Sublinear-space data structures have been of major recent interest, with applications for example in streaming algorithms, distributed computation, randomized linear algebra, and compressed sensing. Small-space solutions fit in fast cache, thus providing time speedups as well, and also require less storage and less bandwidth in distributed settings. This proposal aims to develop novel methods for designing and analyzing sublinear-space data structures for two seemingly different but closely related objects: vectors and graphs. The PIs also plan to teach advanced graduate courses whose topics overlap with the focus of this project. Furthermore, both PIs plan to train and mentor graduate and undergraduate students students in research, organize workshops, and write survey articles. The PIs plan to also participate in outreach activities to non-computer scientists and to K-12 students, and to broaden participation in computing. The research itself may also have industrial impact, being related to databases, network traffic analysis, and data mining.
The PIs will focus on a set of problems that can be captured by the turnstile streaming model: some high-dimensional vector x in R^n receives coordinate-wise updates, which in the case of graphs could have n = (|V| choose 2) (where V is the set of vertices), and edge insert/deletion then corresponds to addition/subtraction from some entry in x. This project aims to further the understanding of fundamental questions related to small-space dynamic data structures for vector updates, and especially as they relate to graph problems. For example:
* Small-space vector update data structures: the insertion-only case: In the insertion-only case, vector updates increment coordinates of x, so that x is a frequency-count vector of the number of occurrences of various items in a data stream.

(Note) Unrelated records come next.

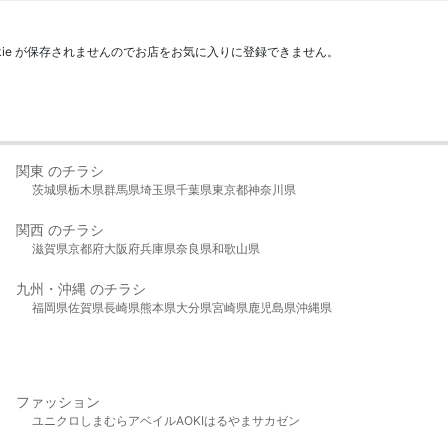
kie が保存されませんのでお店をお気に入りに登録できません。
関東 のチラシ
茨城県
栃木県
群馬県
埼玉県
千葉県
東京都
神奈川県
関西 のチラシ
滋賀県
京都府
大阪府
兵庫県
奈良県
和歌山県
九州・沖縄 のチラシ
福岡県
佐賀県
長崎県
熊本県
大分県
宮崎県
鹿児島県
沖縄県
ファッション
ユニクロ
しまむら
アベイル
AOKI
はるやま
サカゼン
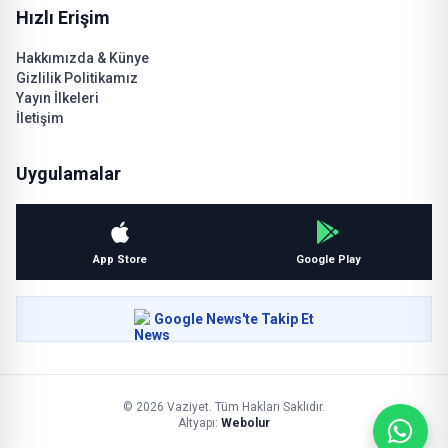
Hızlı Erişim
Hakkımızda & Künye
Gizlilik Politikamız
Yayın İlkeleri
İletişim
Uygulamalar
App Store
Google Play
Google News'te Takip Et
© 2026 Vaziyet. Tüm Hakları Saklıdır.
Altyapı:
Webolur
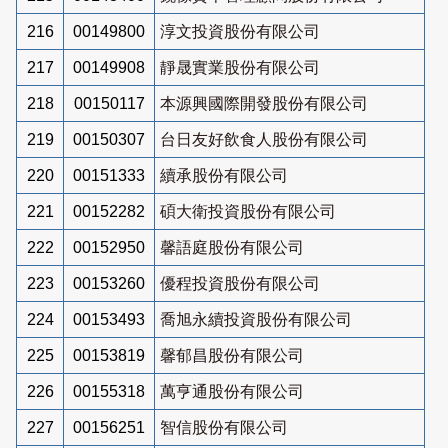
216
00149800
淳文投資股份有限公司
217
00149908
靜晟實業股份有限公司
218
00150117
本源興國際開發股份有限公司
219
00150307
台日友好飲食人股份有限公司
220
00151333
續承股份有限公司
221
00152282
碩大衛投資股份有限公司
222
00152950
馨語庭股份有限公司
223
00153260
優程投資股份有限公司
224
00153493
喬旭永續投資股份有限公司
225
00153819
馨郁昌股份有限公司
226
00155318
萬亨通股份有限公司
227
00156251
智信股份有限公司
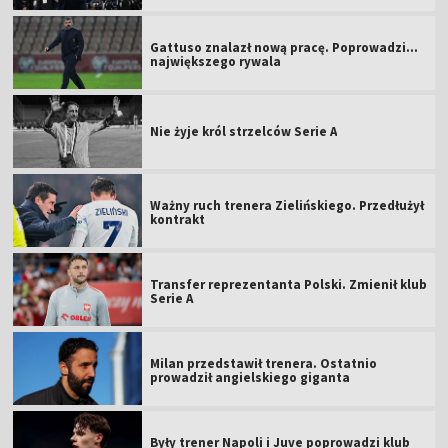
Gattuso znalazł nową pracę. Poprowadzi...
największego rywala
Nie żyje król strzelców Serie A
Ważny ruch trenera Zielińskiego. Przedłużył
kontrakt
Transfer reprezentanta Polski. Zmienił klub
Serie A
Milan przedstawił trenera. Ostatnio
prowadził angielskiego giganta
Były trener Napoli i Juve poprowadzi klub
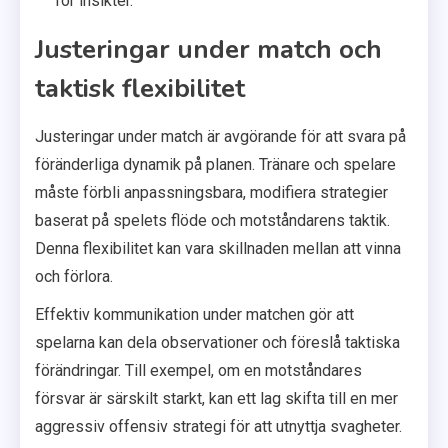
för insikter.
Justeringar under match och
taktisk flexibilitet
Justeringar under match är avgörande för att svara på
föränderliga dynamik på planen. Tränare och spelare
måste förbli anpassningsbara, modifiera strategier
baserat på spelets flöde och motståndarens taktik.
Denna flexibilitet kan vara skillnaden mellan att vinna
och förlora.
Effektiv kommunikation under matchen gör att
spelarna kan dela observationer och föreslå taktiska
förändringar. Till exempel, om en motståndares
försvar är särskilt starkt, kan ett lag skifta till en mer
aggressiv offensiv strategi för att utnyttja svagheter.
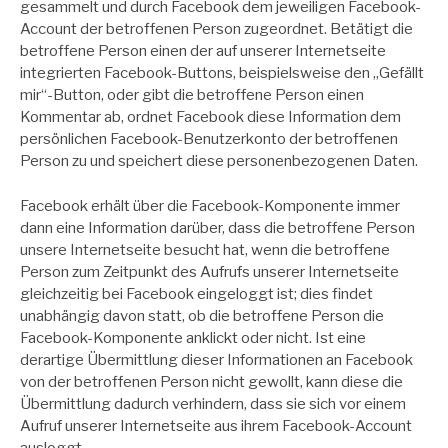
gesammelt und durch Facebook dem jeweiligen Facebook-
Account der betroffenen Person zugeordnet. Betätigt die
betroffene Person einen der auf unserer Internetseite
integrierten Facebook-Buttons, beispielsweise den „Gefällt
mir“-Button, oder gibt die betroffene Person einen
Kommentar ab, ordnet Facebook diese Information dem
persönlichen Facebook-Benutzerkonto der betroffenen
Person zu und speichert diese personenbezogenen Daten.
Facebook erhält über die Facebook-Komponente immer
dann eine Information darüber, dass die betroffene Person
unsere Internetseite besucht hat, wenn die betroffene
Person zum Zeitpunkt des Aufrufs unserer Internetseite
gleichzeitig bei Facebook eingeloggt ist; dies findet
unabhängig davon statt, ob die betroffene Person die
Facebook-Komponente anklickt oder nicht. Ist eine
derartige Übermittlung dieser Informationen an Facebook
von der betroffenen Person nicht gewollt, kann diese die
Übermittlung dadurch verhindern, dass sie sich vor einem
Aufruf unserer Internetseite aus ihrem Facebook-Account
ausloggt.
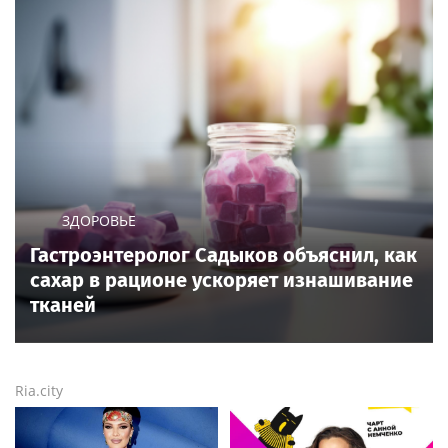
ЗДОРОВЬЕ
Гастроэнтеролог Садыков объяснил, как
сахар в рационе ускоряет изнашивание
тканей
Ria.city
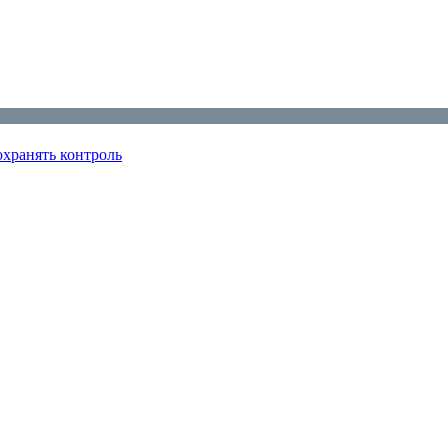
охранять контроль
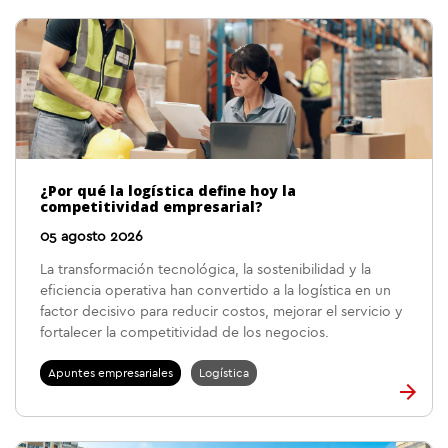
¿Por qué la logística define hoy la
competitividad empresarial?
05 agosto 2026
La transformación tecnológica, la sostenibilidad y la
eficiencia operativa han convertido a la logística en un
factor decisivo para reducir costos, mejorar el servicio y
fortalecer la competitividad de los negocios.
Apuntes empresariales
Logística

The PIs plan to attack some of the most fundamental problems in this model, such as norm estimation, heavy hitters, and continuous monitoring of statistics.
* Fully dynamic streams and applications to graphs: Many of the best-known small-space dynamic data structures for graph problems operate by reducing to vector-update problems. For example, the only known nearly linear-space algorithm for spectral sparsifiers operates by reduction to l_2 heavy hitters, and algorithms for connectivity, k-edge connectivity, minimum spanning trees, and several others reduce to vector coordinate-sampling problems. Many open problems though still remain, e.g. what is the optimal space complexity for connectivity in dynamic streams? The PIs also plan to investigate several other dynamic graph and hypergraph problems.
This award reflects NSF's statutory mission and has been deemed worthy of support through evaluation using the Foundation's intellectual merit and broader impacts review criteria.